[SOURCE DATA Boundary: Start]

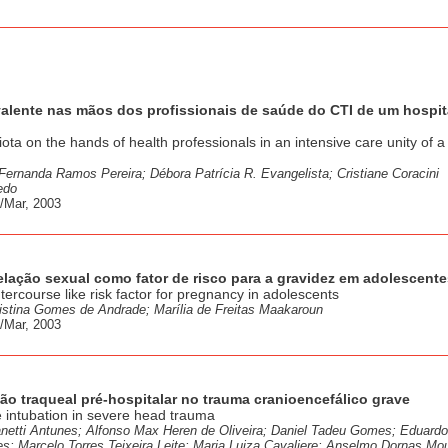
evalente nas mãos dos profissionais de saúde do CTI de um hospit
ota on the hands of health professionals in an intensive care unity of a
 Fernanda Ramos Pereira; Débora Patrícia R. Evangelista; Cristiane Coracini
edo
/Mar, 2003
elação sexual como fator de risco para a gravidez em adolescente
ntercourse like risk factor for pregnancy in adolescents
ristina Gomes de Andrade; Marília de Freitas Maakaroun
/Mar, 2003
ão traqueal pré-hospitalar no trauma cranioencefálico grave
e intubation in severe head trauma
ianetti Antunes; Alfonso Max Heren de Oliveira; Daniel Tadeu Gomes; Eduard
s; Marcelo Torres Teixeira Leite; Maria Luiza Cavaliere; Anselmo Dornas Mo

[SOURCE DATA Boundary: End]

Return precisely the lines of the records, starting with the line that holds "ão traqueal pré-hospitalar" and ending with the last one.

* _RESULT_:
ão traqueal pré-hospitalar no trauma cranioencefálico grave
e intubation in severe head trauma
ianetti Antunes; Alfonso Max Heren de Oliveira; Daniel Tadeu Gomes; Eduard
s; Marcelo Torres Teixeira Leite; Maria Luiza Cavaliere; Anselmo Dornas Mo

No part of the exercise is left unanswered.